Em ambos os casos, o problema fundamental por trás dessas questões é a falta de oferta disponível, não o custo do dinheiro.

Em nenhum dos casos, a atual prescrição política do Fed de aumentar as taxas de juros oficiais para 5% ou mais faz qualquer coisa para resolver os problemas subjacentes.

Eles estão baixando o rio, em vez de erguer a ponte.

um problema de pessoas

É uma prescrição política, eu diria, sendo erroneamente defendida por algumas pessoas muito importantes.

O pensamento, impulsionado por nomes como o ex-secretário do Tesouro Larry Summers, entre outros, é que, ao reduzir a taxa de desemprego para 5% por um período de cinco anos, os EUA podem evitar o tipo de espiral arraigada de salários e preços que perseguiu a economia. durante grande parte da década de 1970 e início da década de 1980.

Mas há uma falha grave nessa lógica.

Primeiro, os ganhos salariais que vimos ultimamente, subindo a uma taxa anual de 5,1%, conforme o último relatório de empregos em novembro, estão permitindo que os trabalhadores comuns apenas se recuperem, já que os salários estagnaram em grande parte por várias décadas.

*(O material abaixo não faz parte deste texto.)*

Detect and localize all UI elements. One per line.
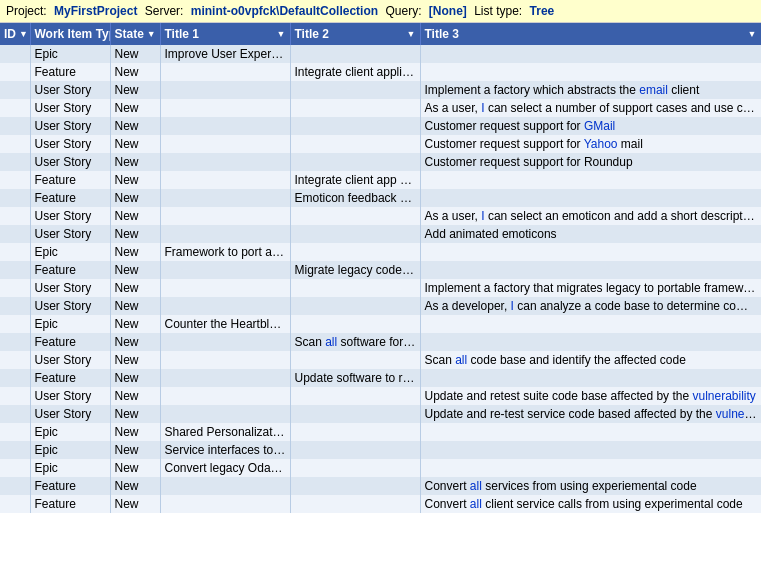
- cell-title3: Implement a factory that migrates legacy…: [420, 279, 761, 297]
- table-row[interactable]: FeatureNewEmoticon feedback enabled in c…: [0, 189, 761, 207]
- cell-type: Epic: [30, 45, 110, 63]
- cell-title1: [160, 189, 290, 207]
- cell-title1: [160, 387, 290, 405]
- col-header-t2[interactable]: Title 2 ▼: [290, 23, 420, 45]
- table-row[interactable]: User StoryNewUpdate and retest suite cod…: [0, 387, 761, 405]
- cell-type: User Story: [30, 351, 110, 369]
- table-row[interactable]: User StoryNewAs a user, I can select an …: [0, 207, 761, 225]
- table-row[interactable]: FeatureNewUpdate software to resolve the…: [0, 369, 761, 387]
- cell-title2: Migrate legacy code to portable framewor…: [290, 261, 420, 279]
- cell-title3: Scan all code base and identify the affe…: [420, 351, 761, 369]
- cell-id: [0, 297, 30, 315]
- table-row[interactable]: EpicNewImprove User Experience: [0, 45, 761, 63]
- table-row[interactable]: EpicNewCounter the Heartbleed web securi…: [0, 315, 761, 333]
- table-row[interactable]: User StoryNewImplement a factory that mi…: [0, 279, 761, 297]
- sort-icon-t1: ▼: [277, 29, 286, 39]
- cell-status: New: [110, 387, 160, 405]
- cell-title3: Convert all client service calls from us…: [420, 495, 761, 513]
- sort-icon-id: ▼: [19, 29, 28, 39]
- cell-id: [0, 315, 30, 333]
- cell-title2: [290, 315, 420, 333]
- cell-title3: [420, 333, 761, 351]
- cell-title2: [290, 441, 420, 459]
- table-row[interactable]: User StoryNewAs a developer, I can analy…: [0, 297, 761, 315]
- table-row[interactable]: FeatureNewConvert all services from usin…: [0, 477, 761, 495]
- cell-title1: Convert legacy Odata service interfactes…: [160, 459, 290, 477]
- cell-title2: Integrate client application with popula…: [290, 63, 420, 81]
- cell-title2: [290, 297, 420, 315]
- cell-title3: [420, 261, 761, 279]
- cell-title1: Service interfaces to support REST API: [160, 441, 290, 459]
- table-row[interactable]: User StoryNewAs a user, I can select a n…: [0, 99, 761, 117]
- table-row[interactable]: EpicNewShared Personalization and state: [0, 423, 761, 441]
- table-row[interactable]: FeatureNewIntegrate client app with IM c…: [0, 171, 761, 189]
- cell-type: Epic: [30, 441, 110, 459]
- table-row[interactable]: User StoryNewCustomer request support fo…: [0, 153, 761, 171]
- col-t1-label: Title 1: [165, 27, 199, 41]
- col-header-status[interactable]: State ▼: [110, 23, 160, 45]
- col-header-t3[interactable]: Title 3 ▼: [420, 23, 761, 45]
- cell-id: [0, 243, 30, 261]
- cell-type: Epic: [30, 459, 110, 477]
- table-row[interactable]: User StoryNewCustomer request support fo…: [0, 117, 761, 135]
- cell-type: Epic: [30, 243, 110, 261]
- project-value: MyFirstProject: [54, 4, 137, 18]
- cell-id: [0, 477, 30, 495]
- table-row[interactable]: FeatureNewScan all software for the Open…: [0, 333, 761, 351]
- table-row[interactable]: User StoryNewAdd animated emoticons: [0, 225, 761, 243]
- cell-status: New: [110, 45, 160, 63]
- cell-title1: [160, 333, 290, 351]
- cell-title1: [160, 153, 290, 171]
- cell-status: New: [110, 261, 160, 279]
- cell-status: New: [110, 297, 160, 315]
- cell-title2: Scan all software for the Open SLL crypt…: [290, 333, 420, 351]
- cell-type: User Story: [30, 135, 110, 153]
- table-row[interactable]: FeatureNewMigrate legacy code to portabl…: [0, 261, 761, 279]
- table-row[interactable]: EpicNewConvert legacy Odata service inte…: [0, 459, 761, 477]
- cell-type: User Story: [30, 279, 110, 297]
- cell-type: User Story: [30, 297, 110, 315]
- cell-title1: [160, 477, 290, 495]
- cell-title2: [290, 243, 420, 261]
- table-row[interactable]: FeatureNewIntegrate client application w…: [0, 63, 761, 81]
- cell-status: New: [110, 117, 160, 135]
- cell-status: New: [110, 63, 160, 81]
- col-header-id[interactable]: ID ▼: [0, 23, 30, 45]
- cell-title2: [290, 225, 420, 243]
- table-row[interactable]: User StoryNewUpdate and re-test service …: [0, 405, 761, 423]
- col-id-label: ID: [4, 27, 16, 41]
- listtype-value: Tree: [530, 4, 555, 18]
- cell-title3: Convert all services from using experiem…: [420, 477, 761, 495]
- cell-title3: Add animated emoticons: [420, 225, 761, 243]
- cell-type: Epic: [30, 315, 110, 333]
- sort-icon-status: ▼: [147, 29, 156, 39]
- table-row[interactable]: FeatureNewConvert all client service cal…: [0, 495, 761, 513]
- cell-title2: [290, 495, 420, 513]
- cell-status: New: [110, 99, 160, 117]
- cell-id: [0, 63, 30, 81]
- table-row[interactable]: User StoryNewImplement a factory which a…: [0, 81, 761, 99]
- cell-title3: Customer request support for GMail: [420, 117, 761, 135]
- cell-status: New: [110, 459, 160, 477]
- table-row[interactable]: User StoryNewCustomer request support fo…: [0, 135, 761, 153]
- cell-status: New: [110, 189, 160, 207]
- cell-id: [0, 171, 30, 189]
- table-row[interactable]: User StoryNewScan all code base and iden…: [0, 351, 761, 369]
- table-row[interactable]: EpicNewService interfaces to support RES…: [0, 441, 761, 459]
- cell-type: User Story: [30, 117, 110, 135]
- cell-title3: [420, 423, 761, 441]
- col-header-type[interactable]: Work Item Type ▼: [30, 23, 110, 45]
- query-value: [None]: [429, 4, 467, 18]
- cell-type: Feature: [30, 189, 110, 207]
- cell-status: New: [110, 135, 160, 153]
- cell-id: [0, 99, 30, 117]
- cell-title1: Counter the Heartbleed web security bug: [160, 315, 290, 333]
- cell-id: [0, 117, 30, 135]
- col-header-t1[interactable]: Title 1 ▼: [160, 23, 290, 45]
- cell-status: New: [110, 333, 160, 351]
- cell-title1: Shared Personalization and state: [160, 423, 290, 441]
- table-row[interactable]: EpicNewFramework to port applications to…: [0, 243, 761, 261]
- cell-title2: [290, 387, 420, 405]
- cell-title3: [420, 63, 761, 81]
- cell-title3: [420, 441, 761, 459]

Em segundo lugar, a lógica implícita mais contundente aqui é que, ao expulsar as pessoas de seus empregos atuais, elas perderão seu atual poder de barganha e, após um período de desemprego, retornarão à força de trabalho e aceitarão salários mais moderados.

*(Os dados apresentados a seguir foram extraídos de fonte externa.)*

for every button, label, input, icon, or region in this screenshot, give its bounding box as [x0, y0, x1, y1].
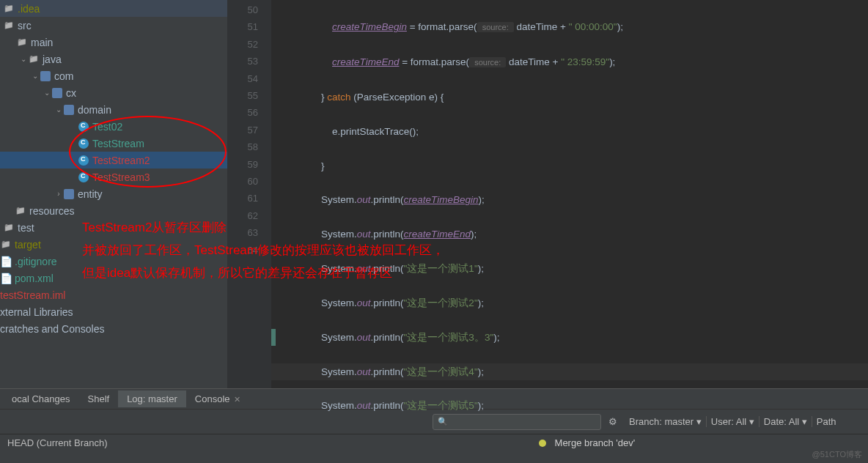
tab-log[interactable]: Log: master: [118, 390, 186, 407]
tree-label: resources: [29, 205, 74, 217]
code-token: System.: [321, 297, 357, 308]
chevron-down-icon: ⌄: [19, 55, 28, 63]
param-hint: source:: [469, 57, 506, 67]
tree-item-src[interactable]: src: [0, 17, 227, 34]
folder-icon: [16, 37, 28, 48]
code-token: out: [357, 229, 371, 240]
tree-item-test[interactable]: test: [0, 219, 227, 236]
code-token: System.: [321, 366, 357, 377]
tree-item-target[interactable]: target: [0, 236, 227, 253]
tree-item-cx[interactable]: ⌄cx: [0, 84, 227, 101]
class-icon: [78, 155, 89, 166]
line-num: 63: [227, 224, 258, 241]
code-token: .println(: [371, 400, 404, 411]
folder-icon: [3, 3, 15, 15]
tree-label: .idea: [18, 3, 40, 15]
code-token: " 00:00:00": [569, 21, 617, 32]
code-token: catch: [327, 92, 353, 103]
tree-item-test02[interactable]: Test02: [0, 118, 227, 135]
line-num: 61: [227, 190, 258, 207]
code-token: }: [321, 160, 325, 171]
folder-icon: [3, 20, 15, 32]
tree-item-com[interactable]: ⌄com: [0, 67, 227, 84]
tree-item-iml[interactable]: testStream.iml: [0, 286, 227, 303]
code-token: );: [478, 400, 484, 411]
tree-item-pom[interactable]: 📄pom.xml: [0, 270, 227, 286]
tree-label: Test02: [92, 121, 122, 133]
code-token: );: [478, 297, 484, 308]
line-num: 53: [227, 53, 258, 70]
code-token: out: [357, 194, 371, 205]
code-token: System.: [321, 400, 357, 411]
code-token: System.: [321, 332, 357, 343]
code-token: "这是一个测试5": [404, 400, 478, 411]
close-icon[interactable]: ✕: [234, 395, 240, 404]
line-num: 54: [227, 70, 258, 87]
package-icon: [51, 87, 63, 99]
vcs-marker[interactable]: [271, 329, 276, 346]
line-num: 51: [227, 18, 258, 35]
tree-label: .gitignore: [15, 256, 57, 267]
line-num: 50: [227, 1, 258, 18]
code-token: out: [357, 332, 371, 343]
chevron-down-icon: ⌄: [31, 72, 40, 80]
code-token: System.: [321, 194, 357, 205]
line-num: 64: [227, 242, 258, 259]
code-token: "这是一个测试3。3": [404, 332, 494, 343]
tree-label: domain: [78, 104, 111, 116]
tree-item-idea[interactable]: .idea: [0, 0, 227, 17]
code-token: out: [357, 297, 371, 308]
tree-label: com: [54, 70, 73, 82]
tree-item-entity[interactable]: ›entity: [0, 185, 227, 202]
chevron-right-icon: ›: [54, 190, 63, 198]
tree-item-gitignore[interactable]: 📄.gitignore: [0, 253, 227, 270]
code-token: (ParseException e) {: [353, 92, 444, 103]
code-token: .println(: [371, 194, 404, 205]
code-token: out: [357, 263, 371, 274]
code-token: );: [471, 229, 477, 240]
tab-console[interactable]: Console ✕: [186, 390, 249, 407]
line-num: 60: [227, 173, 258, 190]
tab-shelf[interactable]: Shelf: [79, 390, 119, 407]
tree-item-resources[interactable]: resources: [0, 202, 227, 219]
line-gutter: 50 51 52 53 54 55 56 57 58 59 60 61 62 6…: [227, 0, 271, 388]
tree-label: TestStream: [92, 138, 144, 149]
code-token: .println(: [371, 297, 404, 308]
tab-label: Console: [195, 393, 230, 404]
code-token: .println(: [371, 229, 404, 240]
code-token: = format.parse(: [399, 56, 469, 67]
code-token: "这是一个测试1": [404, 263, 478, 274]
tree-item-domain[interactable]: ⌄domain: [0, 101, 227, 118]
class-icon: [78, 121, 89, 133]
tree-item-main[interactable]: main: [0, 34, 227, 51]
tab-local-changes[interactable]: ocal Changes: [3, 390, 79, 407]
tree-item-teststream[interactable]: TestStream: [0, 135, 227, 152]
code-area[interactable]: createTimeBegin = format.parse( source: …: [271, 0, 868, 388]
line-num: 58: [227, 138, 258, 155]
package-icon: [40, 70, 51, 82]
chevron-down-icon: ⌄: [43, 89, 51, 97]
tree-item-teststream3[interactable]: TestStream3: [0, 168, 227, 185]
line-num: 57: [227, 122, 258, 138]
tree-item-extlib[interactable]: xternal Libraries: [0, 303, 227, 320]
line-num: 56: [227, 104, 258, 121]
tree-item-scratch[interactable]: cratches and Consoles: [0, 320, 227, 337]
tree-item-teststream2[interactable]: TestStream2: [0, 152, 227, 168]
code-token: "这是一个测试2": [404, 297, 478, 308]
tree-label: TestStream3: [92, 171, 150, 183]
code-token: );: [617, 21, 623, 32]
folder-icon: [3, 222, 15, 234]
project-tree[interactable]: .idea src main ⌄java ⌄com ⌄cx ⌄domain Te…: [0, 0, 227, 388]
code-token: );: [478, 263, 484, 274]
tree-label: test: [18, 222, 34, 234]
code-editor[interactable]: 50 51 52 53 54 55 56 57 58 59 60 61 62 6…: [227, 0, 868, 388]
package-icon: [63, 188, 75, 200]
code-token: e.printStackTrace();: [332, 126, 419, 137]
code-token: );: [478, 366, 484, 377]
tree-label: cratches and Consoles: [0, 323, 104, 335]
tree-item-java[interactable]: ⌄java: [0, 51, 227, 67]
code-token: );: [609, 56, 615, 67]
tree-label: main: [31, 37, 53, 48]
line-num: 59: [227, 156, 258, 173]
code-token: System.: [321, 229, 357, 240]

Como isso ajuda a economia?

Os EUA, como muitas outras nações avançadas, têm um problema demográfico, um problema de taxa de natalidade, um problema de imigração – em essência, um problema de população.

Uma ampla variedade de analistas e economistas estimou que os EUA carecem de 1,2 a 4 milhões de trabalhadores, observando que o número de empregos disponíveis excede o número de trabalhadores desempregados em aproximadamente o último valor.

A taxa de participação na força de trabalho permanece 1,2 pontos percentuais abaixo da economia pré-pandêmica.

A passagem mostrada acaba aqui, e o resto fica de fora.